Superior throughput-performance trade-off: D2F maintains output quality at high throughput, whereas vanilla dLLMs suffer substantial degradation when decoding steps are reduced.
Figure 3: D2F dLLMs surpass AR LLMs in inference speed for up to $2.5\times$ .

Figure 4: Throughput vs. performance trade-off: D2F achieves a more favorable balance compared to vanilla dLLMs.

Ablation Studies and Analysis

Ablation studies dissect the contributions of block size, pipeline hyperparameters, and noise scheduling:

Block Size: Increasing block size initially improves performance but eventually degrades throughput and output quality. Optimal block size selection is critical for balancing speed and accuracy.
Figure 5: Ablation paper on block size during inference: performance peaks at moderate block sizes, with throughput decreasing as block size increases.
Pipeline Hyperparameters: Dual-state decoding (semi-activated then fully activated blocks) outperforms single-state pipelines, yielding higher scores and throughput.
Noise Scheduling: Structured progressive masking (D2F) outperforms random masking schedules, substantiating the efficacy of the D2F training objective.

Implications and Future Directions

D2F demonstrates that dLLMs can achieve faster-than-AR inference without sacrificing output quality, challenging the prevailing assumption that AR models are inherently superior in efficiency. The AR-diffusion hybrid paradigm introduced by D2F is extensible to other discrete generative tasks, including code synthesis and mathematical reasoning. The pipelined parallel decoding strategy and asymmetric distillation framework are broadly applicable to other sequence modeling domains.

Theoretical implications include the principled extension of diffusion forcing from continuous to discrete data, bridging the gap between AR and diffusion-based generative models. Practically, D2F enables deployment of dLLMs in latency-sensitive applications, such as real-time dialogue systems and large-scale batch generation.

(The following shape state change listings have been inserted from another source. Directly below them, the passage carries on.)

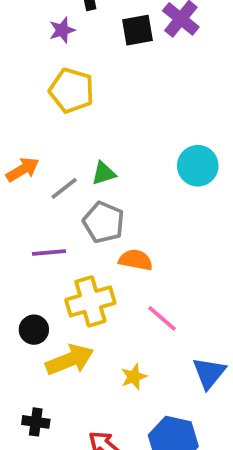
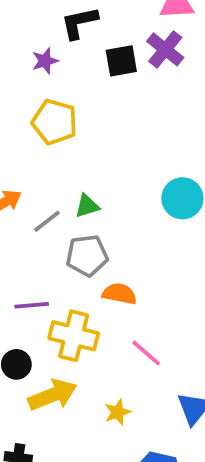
gray pentagon: (104, 222) -> (87, 256), turned -30
purple line: (49, 252) -> (32, 305), moved
yellow cross: (90, 301) -> (74, 336), turned 30

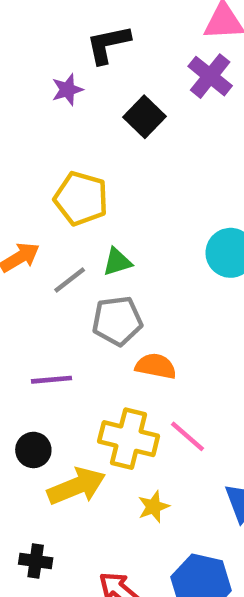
black square: (121, 61) -> (144, 117), moved, turned -36
yellow pentagon: (55, 122) -> (81, 198), moved
yellow cross: (74, 336) -> (129, 439), moved

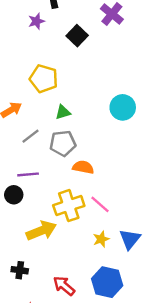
gray line: (70, 280) -> (30, 136), moved
yellow cross: (129, 439) -> (69, 206), turned -32
black circle: (33, 450) -> (14, 195), moved
yellow star: (153, 507) -> (101, 239), moved

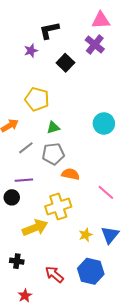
pink line: (100, 204) -> (106, 192), moved

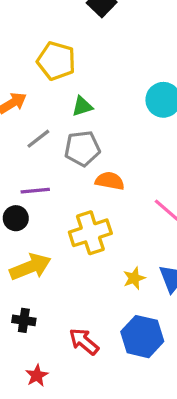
yellow arrow: (35, 228) -> (30, 267), moved

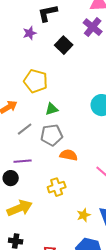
yellow cross: (90, 233) -> (57, 187), size x0.7

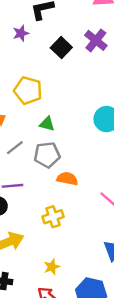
purple cross: (93, 27) -> (96, 40), moved
green triangle: (52, 109) -> (47, 124), turned 32
yellow star: (84, 215) -> (52, 267), moved

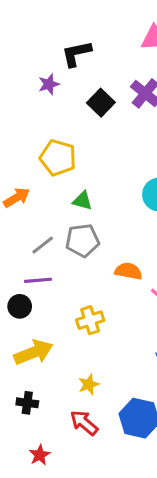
gray line: (15, 148) -> (43, 245), moved
orange semicircle: (67, 179) -> (128, 271), moved

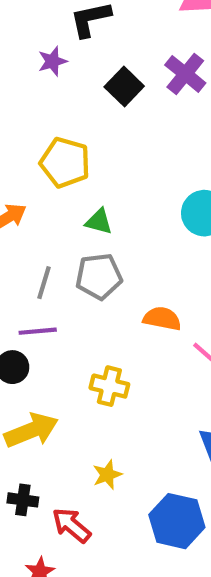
gray line: (43, 245) -> (44, 283), turned -35
yellow cross: (90, 320) -> (109, 386), turned 32
red arrow: (84, 423) -> (71, 525), moved

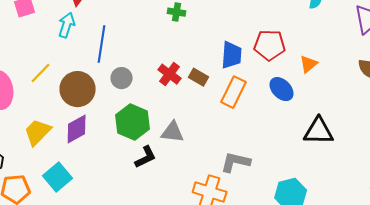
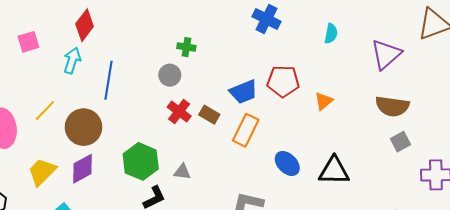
blue trapezoid: (232, 55) -> (244, 92), turned 64
gray circle: (122, 78) -> (170, 75), moved
blue ellipse: (282, 89) -> (287, 163), moved
gray triangle: (173, 132) -> (182, 172), size x0.7

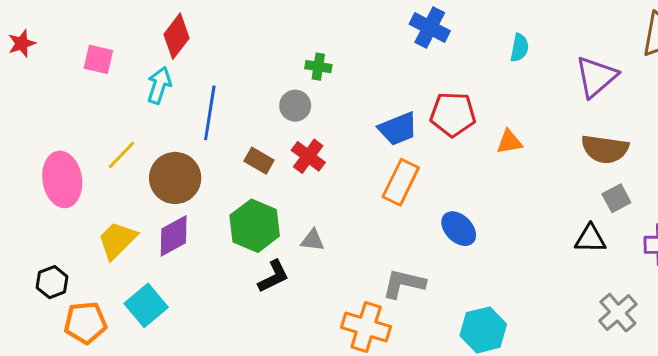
pink square: (28, 42) -> (98, 59), turned 30
orange triangle: (324, 101) -> (509, 142), turned 30
brown rectangle: (209, 115) -> (259, 161), moved
black triangle: (334, 171) -> (590, 239), moved, size x0.7

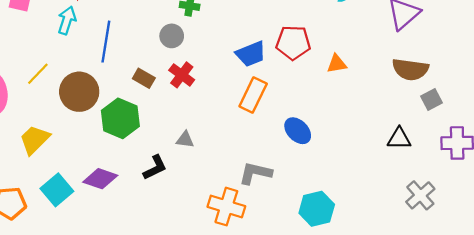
gray square: (616, 198) -> (431, 99), moved
green hexagon: (255, 226) -> (120, 118), moved
purple diamond: (174, 236) -> (100, 179), moved, turned 48

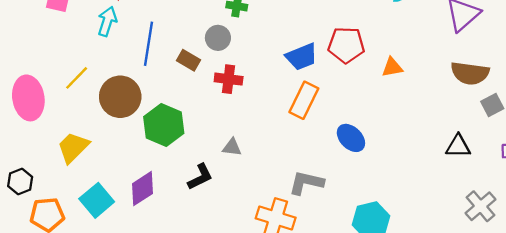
red cross: (182, 75) -> (229, 79), turned -30
brown rectangle: (144, 78) -> (188, 60), moved
purple diamond: (100, 179) -> (143, 189), turned -52

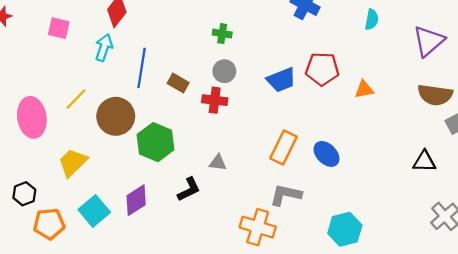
gray circle: (218, 38) -> (224, 71), moved
orange rectangle: (304, 100) -> (283, 148), moved

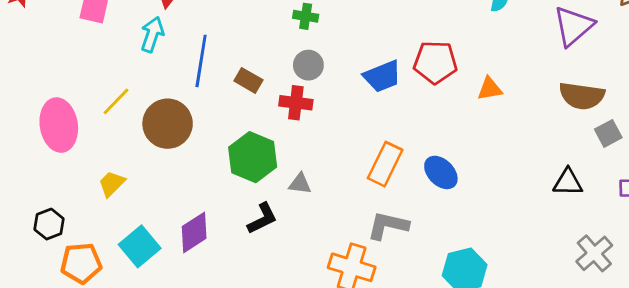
green hexagon: (156, 142) -> (253, 157), moved
yellow trapezoid: (73, 163) -> (112, 184), size x0.7

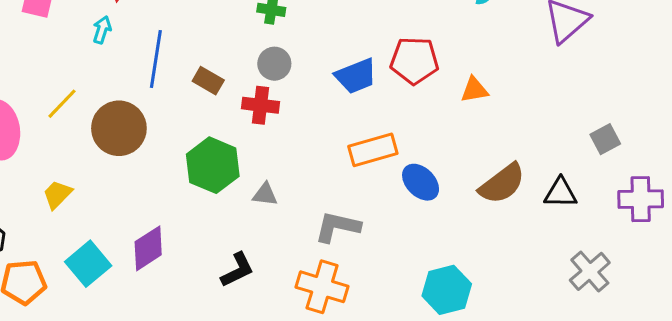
cyan arrow: (152, 34) -> (102, 30), size x0.7
brown semicircle: (582, 96) -> (502, 184), moved, turned -45
orange rectangle: (385, 164) -> (373, 150), moved, turned 48
black L-shape: (262, 218) -> (237, 270), moved
gray L-shape: (388, 225) -> (337, 227), moved

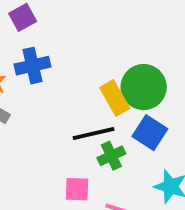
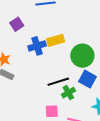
blue cross: (32, 66) -> (37, 46), moved
yellow rectangle: (115, 98) -> (56, 40), moved, turned -72

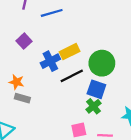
blue square: (88, 79) -> (96, 89), moved
black line: (58, 82) -> (72, 76), moved

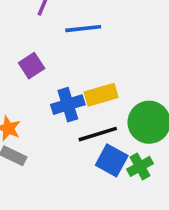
blue square: (96, 89) -> (112, 160), moved
green cross: (93, 106) -> (140, 166), moved

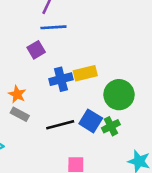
blue line: (83, 29) -> (53, 27), moved
black line: (98, 134) -> (60, 125), moved

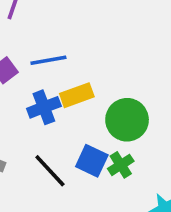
blue line: (53, 27) -> (48, 60), moved
black line: (60, 125) -> (50, 171), turned 68

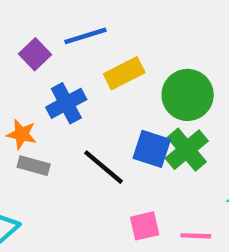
blue cross: (44, 107) -> (66, 103), moved
green cross: (121, 165) -> (187, 150), size x1.4

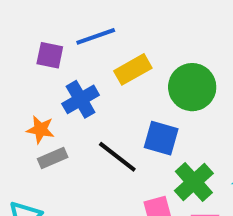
purple square: (35, 54) -> (50, 55), turned -32
green cross: (187, 150) -> (194, 182), moved
gray rectangle: (34, 166) -> (53, 158), turned -36

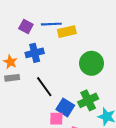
yellow rectangle: (133, 69) -> (67, 32), moved
blue square: (161, 138) -> (65, 107), moved
green cross: (194, 182) -> (88, 100), moved

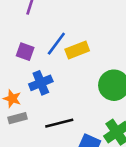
blue line: (51, 24) -> (56, 44), turned -42
black line: (44, 87) -> (59, 123), turned -60

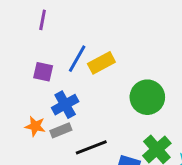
gray rectangle: (17, 118) -> (61, 130), moved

Future research may explore:

Scaling D2F to larger models and longer contexts
Integration with advanced sampling and confidence-based remasking strategies
Application to multimodal and multilingual generative tasks
Further optimization of block partitioning and pipeline scheduling

Conclusion

Discrete Diffusion Forcing (D2F) establishes a new regime for dLLMs, enabling faster-than-AR inference through block-wise causal attention and inter-block parallel decoding. Empirical results validate substantial speedups and competitive output quality, positioning D2F as a foundational technique for efficient discrete sequence generation. The AR-diffusion hybrid paradigm and pipelined parallel decoding introduced by D2F have significant implications for the future of generative modeling in both research and production environments.